Work to be completed - Instruction for the entries that follow: retype exactly the lines from the line with "monuments. It includes lessons on the meaning" to the line with "patriotism and our", both included, and omit all others.

---

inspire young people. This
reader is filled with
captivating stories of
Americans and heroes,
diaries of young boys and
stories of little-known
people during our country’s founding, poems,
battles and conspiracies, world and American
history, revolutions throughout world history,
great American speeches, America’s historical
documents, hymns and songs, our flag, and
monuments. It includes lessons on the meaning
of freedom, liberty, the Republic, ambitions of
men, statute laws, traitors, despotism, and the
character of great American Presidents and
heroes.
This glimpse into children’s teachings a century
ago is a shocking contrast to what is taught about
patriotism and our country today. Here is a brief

---

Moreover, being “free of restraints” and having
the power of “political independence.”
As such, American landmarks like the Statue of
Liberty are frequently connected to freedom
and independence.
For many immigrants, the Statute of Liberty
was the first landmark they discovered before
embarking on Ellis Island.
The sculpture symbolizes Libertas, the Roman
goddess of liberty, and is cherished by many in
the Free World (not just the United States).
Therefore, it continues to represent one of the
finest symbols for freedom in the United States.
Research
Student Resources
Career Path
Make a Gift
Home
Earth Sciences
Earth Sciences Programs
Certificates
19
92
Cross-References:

---

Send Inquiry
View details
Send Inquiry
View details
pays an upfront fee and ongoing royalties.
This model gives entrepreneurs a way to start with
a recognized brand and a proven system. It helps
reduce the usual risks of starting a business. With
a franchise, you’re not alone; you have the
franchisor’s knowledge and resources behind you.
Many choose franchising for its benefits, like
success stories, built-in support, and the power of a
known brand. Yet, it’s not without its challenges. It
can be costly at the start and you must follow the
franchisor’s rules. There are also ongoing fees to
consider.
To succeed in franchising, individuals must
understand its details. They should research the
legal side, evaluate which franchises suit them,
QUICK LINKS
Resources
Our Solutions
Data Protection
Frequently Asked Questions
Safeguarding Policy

---

Solution for this problem -
monuments. It includes lessons on the meaning
of freedom, liberty, the Republic, ambitions of
men, statute laws, traitors, despotism, and the
character of great American Presidents and
heroes.
This glimpse into children’s teachings a century
ago is a shocking contrast to what is taught about
patriotism and our country today. Here is a brief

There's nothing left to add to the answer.